Hope Virgo, 27, started the campaign after being told she wasn’t eligible for support with her eating disorder because she wasn’t thin enough, and has since spoken to many others who’ve had the same experience.

While official guidelines state that BMI and weight should not be used as a tool for diagnosing anorexia, in practice GPs up and down Britain turn away patients for this reason.

Hope suggested that there should be a record of who gets turned away, for what reason, and where people get referred to.

She said: “I know a lot of people who have been turned away from services who then feel like this fake anorexic person and then they feel they want to prove a point.

“Quite often when you tell an anorexic person they’re not thin enough, the illness makes you competitive, you then want to do more for the anorexia, you want to lose all of that weight and get to a certain size to prove to everyone around you that you can be thin enough.”

Hope added: “I want the guidelines to be implemented across the country properly, whether it’s extra comms around the guidelines, raising understanding that way.

“We should also do something about GP training, so raising awareness and understanding that eating disorders aren’t a physical illness, they’re a mental illness and they can’t be judged on weight.”

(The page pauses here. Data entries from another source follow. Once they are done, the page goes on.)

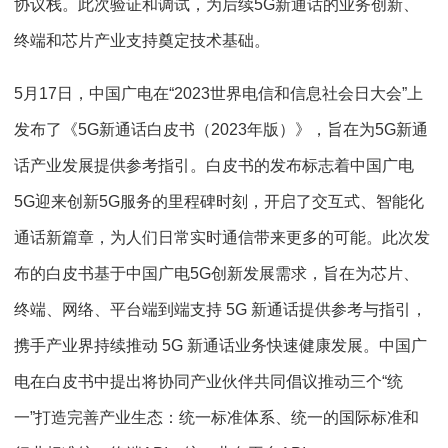
协议栈。此次验证和调试，为后续5G新通话的业务创新、
终端和芯片产业支持奠定技术基础。
5月17日，中国广电在“2023世界电信和信息社会日大会”上
发布了《5G新通话白皮书（2023年版）》，旨在为5G新通
话产业发展提供参考指引。白皮书的发布标志着中国广电
5G迎来创新5G服务的里程碑时刻，开启了交互式、智能化
通话新篇章，为人们日常实时通信带来更多的可能。此次发
布的白皮书基于中国广电5G创新发展需求，旨在为芯片、
终端、网络、平台端到端支持 5G 新通话提供参考与指引，
携手产业界持续推动 5G 新通话业务快速健康发展。中国广
电在白皮书中提出将协同产业伙伴共同倡议推动三个“统
一”打造完善产业生态：统一标准体系、统一的国际标准和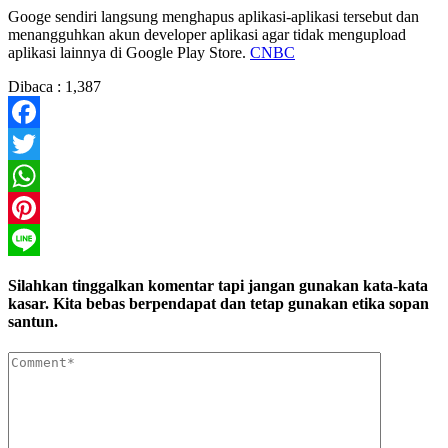
Googe sendiri langsung menghapus aplikasi-aplikasi tersebut dan
menangguhkan akun developer aplikasi agar tidak mengupload
aplikasi lainnya di Google Play Store.
CNBC
Dibaca :
1,387
Facebook
Twitter
WhatsApp
Pinterest
Line
Silahkan tinggalkan komentar tapi jangan gunakan kata-kata
kasar. Kita bebas berpendapat dan tetap gunakan etika sopan
santun.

Hope was hospitalised at 16 when anorexia almost caused her heart to stop and spent a year as an inpatient learning about food, exercise and how to process emotions in a healthy way.

The problem is that as soon as a patient reaches a ‘healthy’ weight they are discharged, even if their mental wellbeing is still poor and they don’t feel ready for release.

“One of my motivations to get well was to go to University. My anorexia had already caused me to miss out on so much so I didn’t want to miss out on anything else,” she said.

“I was terrified about getting unwell again and maybe that fear is what kept me well. It wasn’t an easy ride that first year. There was the usual university pressure but add to that nights of feeling huge, the unpredictable meals out and the drinking.”

For four years after university Hope managed to keep a healthy attitude towards her food, until in 2016 her grandmother died and she relapsed.

She recognised the anorexic voice coming back and referred herself to eating disorder services after a few months, but was deemed not sick enough to need support.

“Being turned away because of your weight, even though you’re really, really struggling just put me in such a bad place,” she said.

After becoming suicidal and returning to her GP Hope was prescribed anti-depressants and used what she had learnt while hospitalised to help her through recovery alone, managing her illness month by month.

“My challenge at the moment is I try and have un-portion controlled stuff – a 99 flake ice cream, the other week I went out for pizza to a new restaurant where I didn’t know the menu.”

Other stories from anorexia sufferers show Hope is not alone.

Michaela Shipley, 18, from Buckinghamshire, said: “I’ve had two assessments with the eating disorder service this year but they refuse to give any sort of help because my weight/BMI doesn’t meet their criteria.

“I’m on medication which increases weight. My secondary worker told my mum that ‘I must be eating more than what we were saying otherwise I’d look more ill and weigh less’.”

A patient in Plymouth, who wishes to remain anonymous, told of how doctors assessed her by telling her to do a squat. When she was able to do it she was told there were far sicker people and she wouldn’t be getting treatment.

A few months later she was hospitalised after starving herself until she couldn’t squat.

There are thousands of other stories just like these, and that is why Hope is working alongside MP for Bath Wera Hobhouse to get things changed.

Hope asks that people sign and share her petition and write to their MP, asking them to support the bill in Parliament.

Hope said: “If we want to prevent people getting more unwell, save the NHS money, prevent hospital admissions and save lives, we need to have this review.

“It is time we stopped waiting for people to hit crisis point before offering them support. With 1.25 million people in the UK living with an eating disorder we can’t afford to wait any longer. The time to act is now.”